Voyage souterrain au cœur du XVIIIe siècle : la « Maison Gothique » de Lequeu et ses antécédents livresques
1La littérature et la critique architecturales autour de l’œuvre de Jean‑Jacques Lequeu (Rouen, 1757 - Paris, 1826) ont connu un développement relativement récent, grâce notamment aux travaux de l’historien de l’art viennois Emil Kaufmann. Son premier article, publié en 1949 dans The Art Bulletin1, reparaît trois ans plus tard, revu et augmenté, dans son Three Revolutionary Architects. Boullée, Ledoux, and Lequeu2. À côté des célèbres Étienne‑Louis Boullée et Claude‑Nicolas Ledoux se détache le jeune Lequeu, architecte et dessinateur provincial, arrivé à Paris en 1779 seulement. Comme de nombreux collègues pendant les années de la Révolution, Lequeu sera employé au cadastre parisien et passera une grande partie de sa vie à travailler sur les cartes pour créer un nouveau plan de sa ville d’adoption.
2À côté de ce travail de bureau, Lequeu produira une œuvre extraordinaire, entièrement réalisée dans son petit atelier de la rue Saint‑Sauveur. C’est dans cette production artistique que Lequeu libère sa grande imagination, se réfugiant dans le rêve, inspiré par des romans, des traités et des poèmes qui l’ont amené à se déplacer librement entre l’Antiquité et le XVIIIe siècle, et à entreprendre un véritable voyage artistique à travers le temps et l’espace. L’Architecture civile3, rédigée à partir de 1777, est une vaste collection de planches in‑folio (51,5 x 36,5 cm) magistralement dessinées et colorées grâce à la technique du lavis et aux feuilles de coton très absorbantes dont se servait l’artiste. Encadrées avec soin par un fil double et données par Lequeu en janvier 1825 à la Bibliothèque Royale, ces planches sont aujourd’hui conservées dans le Cabinet des Estampes. On compte
nombre d’édifices de différents peuples disséminés sur la terre et au nu desquels sont les éléments des ombres, leurs effets différents produits par la lumière solaire ou de corps enflammés sur leurs plans, élévations et profils. On y a joint des notes et l’explication des termes consacrés à cet art.
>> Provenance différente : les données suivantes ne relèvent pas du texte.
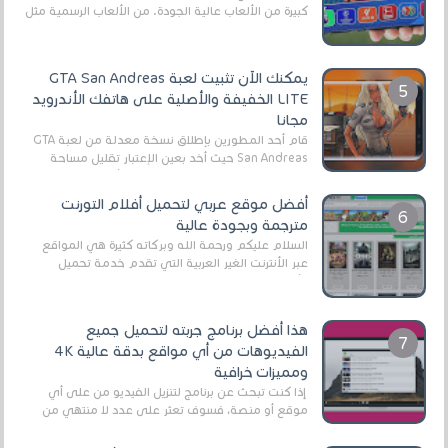
كبيرة من الألعاب عالية الجودة. من الألعاب الرسمية مثل
EA Sports FC 26 (المعروفة سابقًا باسم ...
يمكنك الآن تثبيت لعبة GTA San Andreas
LITE الخفيفة والأصلية على هاتفك الأندرويد
مجانا
قام أحد المطورين بإطلاق نسخة معدلة من لعبة GTA
San Andreas حيث أخد بعين الإعتبار تقليل مساحة
اللعبة وجعلها خفيفة LITE لهواتف الأندرويد ، وق...
أفضل موقع عربي لتحميل أفلام التورنت
مترجمة وبجودة عالية
السلام عليكم ورحمة الله وبركاته كثيرة هي المواقع
عبر الأنترنت الغير العربية التي تقدم خدمة تحميل
الأفلام على التورنت ، ومعظم هذه المواقع ل...
هذا أفضل برنامج جربته لتحميل جميع
الفيديوهات من أي مواقع بدقة عالية 4K
ومميزات خرافية
إذا كنت تبحث عن برنامج لتنزيل الفيديو من على أي
موقع أو منصة، فسوف تعثر على عدد لا منتهي من
الروابط الخاصة بالبرامج والتطبيقات في هذا المج...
3L’Architecture civile est imprégnée de lieux fantastiques et imaginaires, dont l’origine est estompée par un processus d’abstraction des sources rendu encore plus fort par la composante rhétorique qui habite tous les projets de Lequeu. Le mythe, la légende et les romans forment la toile de fond sur laquelle se détachent les compositions de l’architecte. « Ville de lettres » initiatique, en contact profond avec son temps, l’architecture de Lequeu est une échappée idéale vers les temps passés, mais elle est aussi un prétexte pour relire le monde d’alors avec l’œil attentif et désenchanté d’un artiste qui affronte sans illusions sa propre condition d’employé du cadastre.
4Les minutes des Archives Nationales de Paris conservent un document publié en partie en 1990 par Werner Szambien4 : L’Inventaire après décès de Jean‑Jacques Lequeu5. Rédigé par le notaire Delahaye le 17 avril 1826, l’inventaire présente un certain nombre de répertoires extrêmement utiles pour reconstruire, au moins en partie, ce que pouvait être la bibliothèque de Lequeu dans les années qui ont précédé sa mort. À côté de nombreuses collections de dessins de « projets architecturaux existants et non existants », on retrouve une bibliographie des traités d’architecture française et italienne. La bibliothèque se compose de 234 volumes qui, à de rares exceptions près, concernent les deux siècles précédant la vie de l’auteur. La bibliothèque de Lequeu révèle d’ailleurs des intérêts très similaires à ceux d’une autre bibliothèque, beaucoup plus consistante : celle de Jacques-Germain Soufflot, près de laquelle le jeune Lequeu travaille pendant quelques années, et dont les volumes ont été mis en lumière grâce à l’analyse minutieuse de L’Inventaire après décès de Soufflot6 (rédigé le 7 septembre 1780) et des catalogues de vente des lots de la bibliothèque, qui se multiplient les années suivantes7.
5Dans l’Architecture civile, Lequeu semble ainsi proposer un millefeuille temporel, ou du moins condenser des éléments symboliques représentatifs d’époques successives, en utilisant avec une grande liberté des références visuelles provenant des deux bibliothèques : la redécouverte de l’antique, l’ascension et la chute de Vitruve8, le goût de l’Orient9, le palladianisme10, les mythes grecs et romains, l’art des jardins et des fêtes. Tout fait écho à la valeur essentielle de l’image, de pure invention mais fortement mnémonique, et qui constitue le trait le plus caractéristique et original de sa recherche architecturale.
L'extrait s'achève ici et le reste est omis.